RIEN d'autre que le Sang !
21/6/2005
Chacun d’entre nous sait combien il est précieux d’avoir une conscience exempte de toute offense dans nos rapports avec Dieu. Un cœur de foi et une conscience libre de toute accusation sont tout aussi essentiels pour nous, car ils sont interdépendants. Dès que nous constatons que notre conscience est troublée, notre foi s’évanouit et nous savons immédiatement que nous ne pouvons pas faire face à Dieu. Pour continuer à avancer avec Dieu, nous devons donc connaître la valeur actualisée du Sang.

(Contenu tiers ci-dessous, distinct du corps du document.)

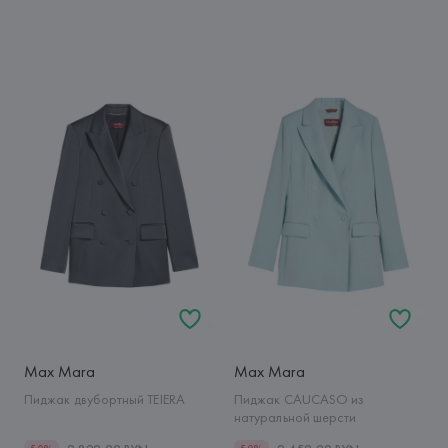
Max Mara
Max Mara
Пиджак двубортный TEIERA
Пиджак CAUCASO из
натуральной шерсти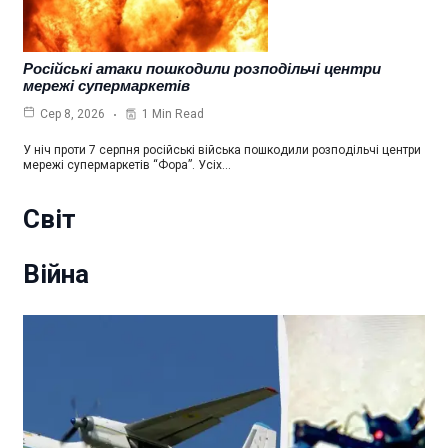
Російські атаки пошкодили розподільчі центри
мережі супермаркетів
1 Min Read
Сер 8, 2026
У ніч проти 7 серпня російські війська пошкодили розподільчі центри
мережі супермаркетів “Фора”. Усіх…
Світ
Війна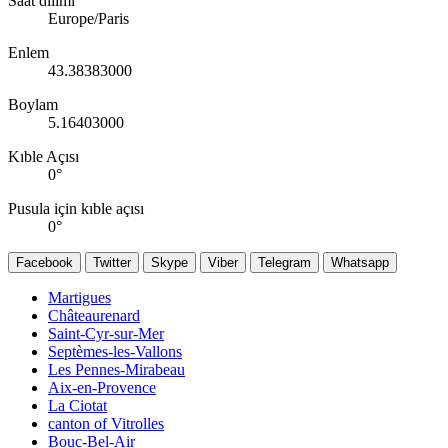
Saat dilimi
Europe/Paris
Enlem
43.38383000
Boylam
5.16403000
Kıble Açısı
0
°
Pusula için kıble açısı
0
°
Facebook
Twitter
Skype
Viber
Telegram
Whatsapp
Martigues
Châteaurenard
Saint-Cyr-sur-Mer
Septèmes-les-Vallons
Les Pennes-Mirabeau
Aix-en-Provence
La Ciotat
canton of Vitrolles
Bouc-Bel-Air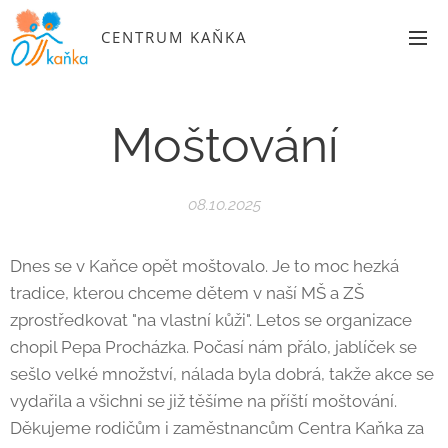
CENTRUM KAŇKA
Moštování
08.10.2025
Dnes se v Kaňce opět moštovalo. Je to moc hezká
tradice, kterou chceme dětem v naší MŠ a ZŠ
zprostředkovat "na vlastní kůži". Letos se organizace
chopil Pepa Procházka. Počasí nám přálo, jablíček se
sešlo velké množství, nálada byla dobrá, takže akce se
vydařila a všichni se již těšíme na příští moštování.
Děkujeme rodičům i zaměstnancům Centra Kaňka za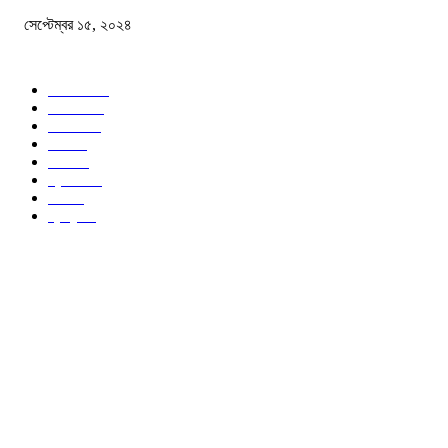
সেপ্টেম্বর ১৫, ২০২৪
জনপ্রিয় ক্যাটাগরি
সব খবর
618
জাতীয়
285
বিদেশ
102
খেলা
86
শিক্ষা
77
ক্রিকেট
70
দেশ
69
স্বাস্থ্য
50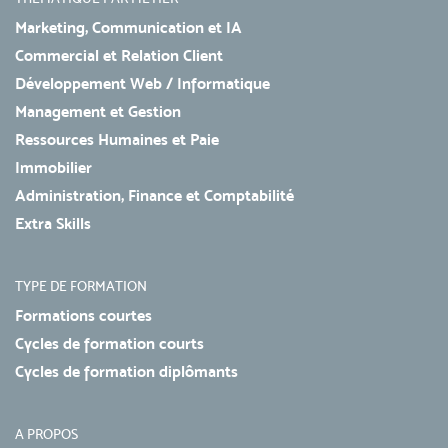
Marketing, Communication et IA
Commercial et Relation Client
Développement Web / Informatique
Management et Gestion
Ressources Humaines et Paie
Immobilier
Administration, Finance et Comptabilité
Extra Skills
TYPE DE FORMATION
Formations courtes
Cycles de formation courts
Cycles de formation diplômants
A PROPOS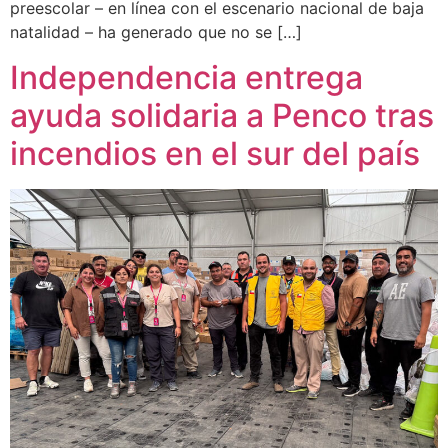
preescolar – en línea con el escenario nacional de baja
natalidad – ha generado que no se […]
Independencia entrega
ayuda solidaria a Penco tras
incendios en el sur del país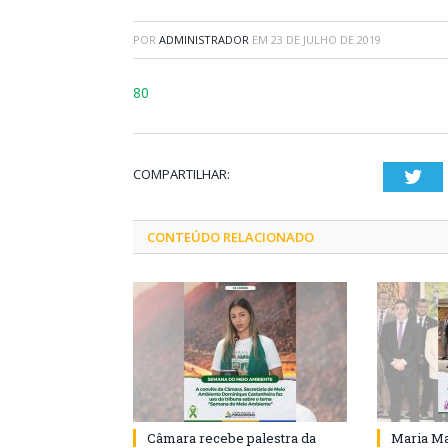
POR
ADMINISTRADOR
EM
23 DE JULHO DE 2019
80
COMPARTILHAR:
Twi
CONTEÚDO RELACIONADO
Câmara recebe palestra da
Maria Ma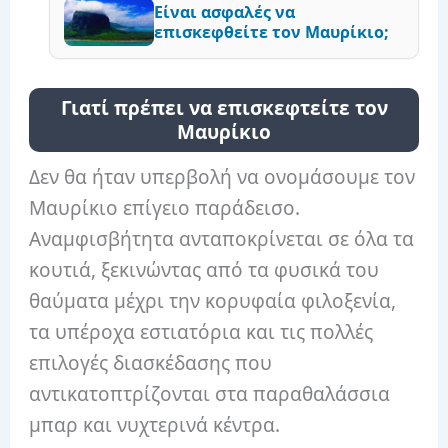
Είναι ασφαλές να
επισκεφθείτε τον Μαυρίκιο;
Γιατί πρέπει να επισκεφτείτε τον
Μαυρίκιο
Δεν θα ήταν υπερβολή να ονομάσουμε τον
Μαυρίκιο επίγειο παράδεισο.
Αναμφισβήτητα ανταποκρίνεται σε όλα τα
κουτιά, ξεκινώντας από τα φυσικά του
θαύματα μέχρι την κορυφαία φιλοξενία,
τα υπέροχα εστιατόρια και τις πολλές
επιλογές διασκέδασης που
αντικατοπτρίζονται στα παραθαλάσσια
μπαρ και νυχτερινά κέντρα.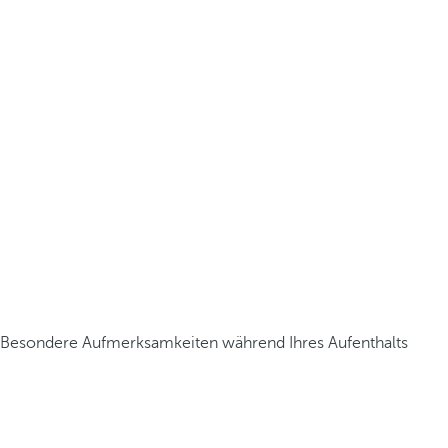
Besondere Aufmerksamkeiten während Ihres Aufenthalts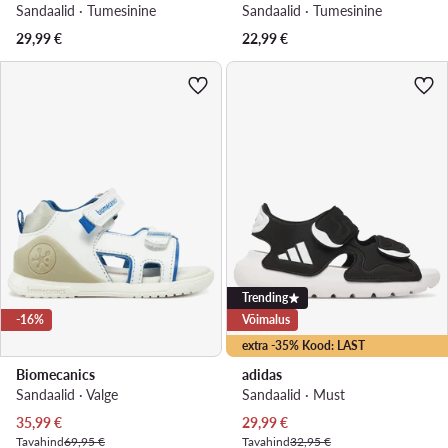
Sandaalid · Tumesinine
Sandaalid · Tumesinine
29,99
€
22,99
€
Trending
-16%
Võimalus
extra -35% Kood: LAST
Biomecanics
adidas
Sandaalid · Valge
Sandaalid · Must
Praegune hind
Praegune hind
35,99
€
29,99
€
Tavahind
69,95 €
Tavahind
32,95 €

Dieu tient des comptes à court terme, et nous sommes rétablis par le Sang chaque jour, chaque heure et chaque minute. Il ne perd jamais son efficacité en tant que motif d’accès, si nous voulons bien nous y accrocher. Lorsque nous entrons dans le Lieu Très Saint, par quel motif osons-nous y entrer si ce n’est par le Sang ?
Mais je veux me demander si je cherche vraiment à entrer dans la présence de Dieu par le Sang ou par autre chose ? Qu’est-ce que je veux dire quand je dis « par le Sang » ? Je veux simplement dire que je reconnais mes péchés, que je confesse que j’ai besoin de purification et d’expiation, et que je m’approche de Dieu sur la base de l’œuvre achevée du Seigneur Jésus. Je m’approche de Dieu par son seul mérite, et jamais sur la base de mes réalisations : jamais, par exemple, au motif que j’ai été particulièrement gentil ou patient aujourd’hui, ou que j’ai fait quelque chose pour le Seigneur ce matin. Je dois toujours passer par le Sang. La tentation de tant d’entre nous lorsque nous essayons d’approcher Dieu est de penser que parce que Dieu a pris des mesures pour nous amener à quelque chose de plus de lui-même et nous a enseigné des leçons plus profondes de la Croix, il a ainsi placé devant nous de nouvelles normes, et que ce n’est qu’en atteignant ces normes que nous pouvons avoir une conscience claire devant Lui. Non ! Une bonne conscience n’est jamais basée sur notre accomplissement : elle ne peut être basée que sur l’œuvre du Seigneur Jésus dans l’effusion de Son Sang.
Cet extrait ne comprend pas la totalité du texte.